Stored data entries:
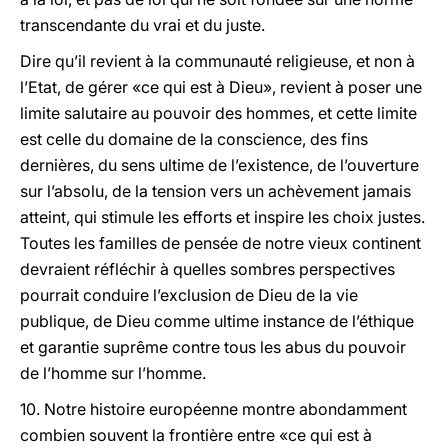
transcendante du vrai et du juste.
Dire qu’il revient à la communauté religieuse, et non à
l’Etat, de gérer «ce qui est à Dieu», revient à poser une
limite salutaire au pouvoir des hommes, et cette limite
est celle du domaine de la conscience, des fins
dernières, du sens ultime de l’existence, de l’ouverture
sur l’absolu, de la tension vers un achèvement jamais
atteint, qui stimule les efforts et inspire les choix justes.
Toutes les familles de pensée de notre vieux continent
devraient réfléchir à quelles sombres perspectives
pourrait conduire l’exclusion de Dieu de la vie
publique, de Dieu comme ultime instance de l’éthique
et garantie suprême contre tous les abus du pouvoir
de l’homme sur l’homme.
10. Notre histoire européenne montre abondamment
combien souvent la frontière entre «ce qui est à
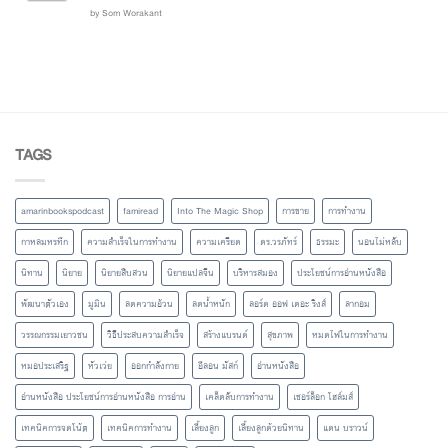
Rated
out
5
by Som Worakant
of 5
TAGS
amarinbookspodcast
famiread
Into The Magic Shop
การขาย
การทำงาน
กาหลมหรทึก
ความสำเร็จในการทำงาน
ความเครียด
ดร.วรภัทร์
ธรรมะ
นอนไม่หลับ
นิทาน
นิยาย
นิยายสืบสวน
นิยายแปลจีน
บริหารสมอง
ประโยชน์การอ่านหนังสือ
พัฒนาตัวเอง
มูมิน
ลดความอ้วน
ลดน้ำหนัก
ลอร์ด ออฟ เดอะ ริงส์
ลากอม
วรรณกรรมเยาวชน
วิธีประสบความสำเร็จ
สร้างแบรนด์
สุขภาพ
หมดไฟในการทำงาน
หมอประเสริฐ
หัวเว่ย
ออกกำลังกาย
อีลอน มัสก์
อ่านหนังสือ
อ่านหนังสือ ประโยชน์การอ่านหนังสือ การอ่าน
เคล็ดลับการทำงาน
เชอร์ล็อก โฮล์มส์
เทคนิคการจดโน้ต
เทคนิคการทำงาน
เลี้ยงลูก
เลี้ยงลูกด้วยนิทาน
แดน บราวน์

## About this task
Your job is to return all lines above that hold the word "การอ".

## Answer section
ประโยชน์การอ่านหนังสือ
อ่านหนังสือ ประโยชน์การอ่านหนังสือ การอ่าน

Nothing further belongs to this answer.